Among the entries below, how many lines include "British"? Answer with the number only.

※ ※ ※

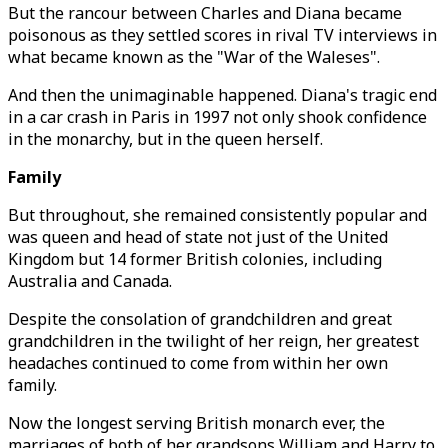
But the rancour between Charles and Diana became
poisonous as they settled scores in rival TV interviews in
what became known as the "War of the Waleses".
And then the unimaginable happened. Diana's tragic end
in a car crash in Paris in 1997 not only shook confidence
in the monarchy, but in the queen herself.
Family
But throughout, she remained consistently popular and
was queen and head of state not just of the United
Kingdom but 14 former British colonies, including
Australia and Canada.
Despite the consolation of grandchildren and great
grandchildren in the twilight of her reign, her greatest
headaches continued to come from within her own
family.
Now the longest serving British monarch ever, the
marriages of both of her grandsons William and Harry to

※ ※ ※

- [EXPECTED ANSWER] 2